#### What the task asks:
Starting with the line that contains "Image attached. Mask", reproduce each line through the end of the listing below, with no other output.
══════
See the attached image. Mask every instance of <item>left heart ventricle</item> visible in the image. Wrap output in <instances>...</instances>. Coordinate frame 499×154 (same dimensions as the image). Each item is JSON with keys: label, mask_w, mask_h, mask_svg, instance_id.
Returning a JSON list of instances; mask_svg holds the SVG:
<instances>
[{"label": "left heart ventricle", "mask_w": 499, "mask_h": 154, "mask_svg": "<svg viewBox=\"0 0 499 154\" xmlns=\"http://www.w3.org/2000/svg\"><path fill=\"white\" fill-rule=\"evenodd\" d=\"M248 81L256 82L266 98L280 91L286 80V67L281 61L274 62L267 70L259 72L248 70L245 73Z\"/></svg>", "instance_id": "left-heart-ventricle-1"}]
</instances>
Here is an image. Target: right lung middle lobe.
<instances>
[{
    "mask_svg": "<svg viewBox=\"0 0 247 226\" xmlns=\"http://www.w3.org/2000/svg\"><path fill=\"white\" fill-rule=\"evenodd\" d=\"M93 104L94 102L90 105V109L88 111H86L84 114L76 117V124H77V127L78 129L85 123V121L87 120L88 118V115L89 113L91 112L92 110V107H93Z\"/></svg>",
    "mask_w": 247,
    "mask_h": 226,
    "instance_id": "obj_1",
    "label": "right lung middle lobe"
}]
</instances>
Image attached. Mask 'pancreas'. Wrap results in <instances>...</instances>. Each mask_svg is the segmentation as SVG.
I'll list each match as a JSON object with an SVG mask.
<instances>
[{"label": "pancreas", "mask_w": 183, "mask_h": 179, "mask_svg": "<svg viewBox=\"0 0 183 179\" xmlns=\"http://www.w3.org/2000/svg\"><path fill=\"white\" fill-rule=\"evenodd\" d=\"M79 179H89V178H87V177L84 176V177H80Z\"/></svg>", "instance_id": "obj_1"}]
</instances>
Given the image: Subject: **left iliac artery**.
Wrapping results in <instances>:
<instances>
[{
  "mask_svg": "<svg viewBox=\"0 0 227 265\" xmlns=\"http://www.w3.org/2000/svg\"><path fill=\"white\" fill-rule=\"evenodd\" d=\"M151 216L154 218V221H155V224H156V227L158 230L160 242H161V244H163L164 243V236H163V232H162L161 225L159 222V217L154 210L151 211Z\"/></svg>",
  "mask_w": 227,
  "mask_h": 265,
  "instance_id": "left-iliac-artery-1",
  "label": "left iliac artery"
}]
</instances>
══════
#### Output below:
Image attached. Mask 'pancreas'. Wrap results in <instances>...</instances>. Each mask_svg is the segmentation as SVG.
I'll list each match as a JSON object with an SVG mask.
<instances>
[{"label": "pancreas", "mask_w": 183, "mask_h": 179, "mask_svg": "<svg viewBox=\"0 0 183 179\" xmlns=\"http://www.w3.org/2000/svg\"><path fill=\"white\" fill-rule=\"evenodd\" d=\"M79 179H89V178H87V177L84 176V177H80Z\"/></svg>", "instance_id": "obj_1"}]
</instances>
Given the image: Subject: **left iliac artery**.
Wrapping results in <instances>:
<instances>
[{
  "mask_svg": "<svg viewBox=\"0 0 227 265\" xmlns=\"http://www.w3.org/2000/svg\"><path fill=\"white\" fill-rule=\"evenodd\" d=\"M151 216L154 218V221H155V224H156V227L158 230L160 242H161V244H163L164 243V236H163V232H162L161 225L159 222V217L154 210L151 211Z\"/></svg>",
  "mask_w": 227,
  "mask_h": 265,
  "instance_id": "left-iliac-artery-1",
  "label": "left iliac artery"
}]
</instances>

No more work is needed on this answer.